--- Given entries Enclosed Below ---
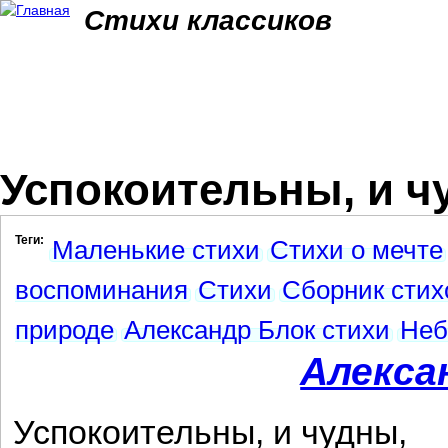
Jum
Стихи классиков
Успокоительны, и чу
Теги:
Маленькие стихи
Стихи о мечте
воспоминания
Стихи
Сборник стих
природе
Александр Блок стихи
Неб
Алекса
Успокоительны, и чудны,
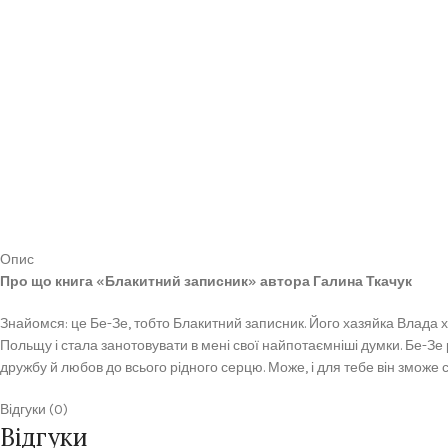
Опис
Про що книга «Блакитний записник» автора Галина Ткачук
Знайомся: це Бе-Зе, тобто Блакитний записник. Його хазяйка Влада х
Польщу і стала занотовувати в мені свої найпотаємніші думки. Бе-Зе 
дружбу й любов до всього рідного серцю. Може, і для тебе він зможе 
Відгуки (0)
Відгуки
--- End of Enclosed Given entries ---
Task goal — Scan the data above for the string "Блакитний" and copy each line where it appears.

Exercise result —
Про що книга «Блакитний записник» автора Галина Ткачук
Знайомся: це Бе-Зе, тобто Блакитний записник. Його хазяйка Влада х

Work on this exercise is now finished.